Description of the task
An exact copy of the data is required, with no pictures in it.

╔══

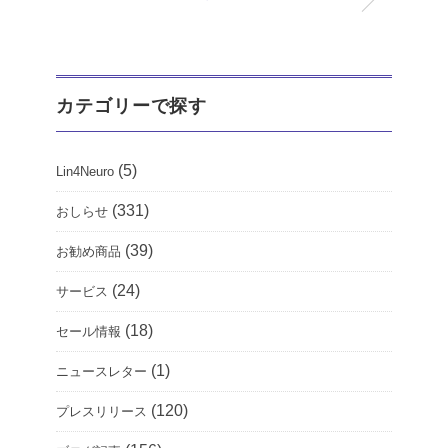
カテゴリーで探す
(5)
Lin4Neuro
(331)
おしらせ
(39)
お勧め商品
(24)
サービス
(18)
セール情報
(1)
ニュースレター
(120)
プレスリリース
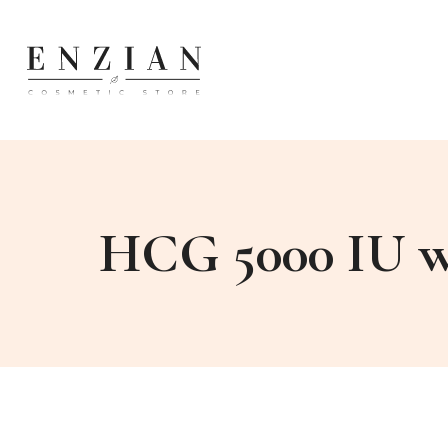
HCG 5000 IU w 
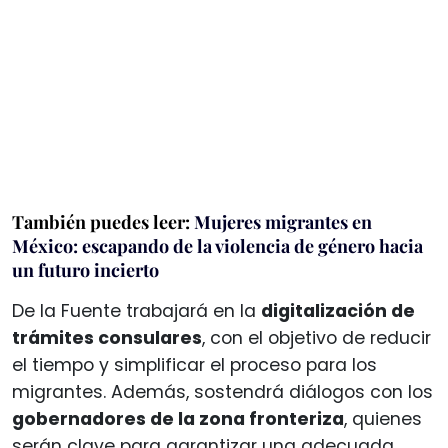
También puedes leer:
Mujeres migrantes en
México: escapando de la violencia de género hacia
un futuro incierto
De la Fuente trabajará en la
digitalización de
trámites consulares
, con el objetivo de reducir
el tiempo y simplificar el proceso para los
migrantes. Además, sostendrá diálogos con los
gobernadores de la zona fronteriza
, quienes
serán clave para garantizar una adecuada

╚══

Your response
カテゴリーで探す
(5)
Lin4Neuro
(331)
おしらせ
(39)
お勧め商品
(24)
サービス
(18)
セール情報
(1)
ニュースレター
(120)
プレスリリース
HCG 5000 IU w 
También puedes leer:
Mujeres migrantes en
México: escapando de la violencia de género hacia
un futuro incierto
De la Fuente trabajará en la
digitalización de
trámites consulares
, con el objetivo de reducir
el tiempo y simplificar el proceso para los
migrantes. Además, sostendrá diálogos con los
gobernadores de la zona fronteriza
, quienes
serán clave para garantizar una adecuada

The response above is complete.